* _About this exercise_
Transcribe, with complete accuracy, all of the entries below except for the pictures.

* _Records provided_
Content starts

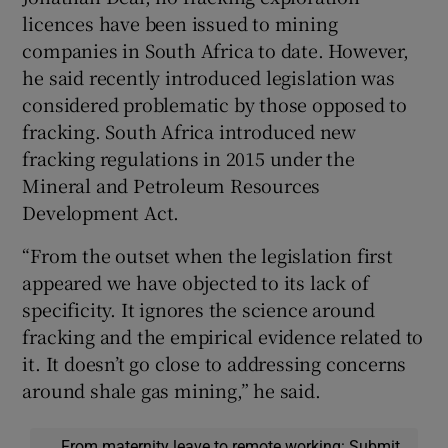
licences have been issued to mining
companies in South Africa to date. However,
he said recently introduced legislation was
considered problematic by those opposed to
fracking. South Africa introduced new
fracking regulations in 2015 under the
Mineral and Petroleum Resources
Development Act.
“From the outset when the legislation first
appeared we have objected to its lack of
specificity. It ignores the science around
fracking and the empirical evidence related to
it. It doesn’t go close to addressing concerns
around shale gas mining,” he said.
From maternity leave to remote working: Submit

Content ends

* _Output for this exercise_
licences have been issued to mining
companies in South Africa to date. However,
he said recently introduced legislation was
considered problematic by those opposed to
fracking. South Africa introduced new
fracking regulations in 2015 under the
Mineral and Petroleum Resources
Development Act.
“From the outset when the legislation first
appeared we have objected to its lack of
specificity. It ignores the science around
fracking and the empirical evidence related to
it. It doesn’t go close to addressing concerns
around shale gas mining,” he said.
From maternity leave to remote working: Submit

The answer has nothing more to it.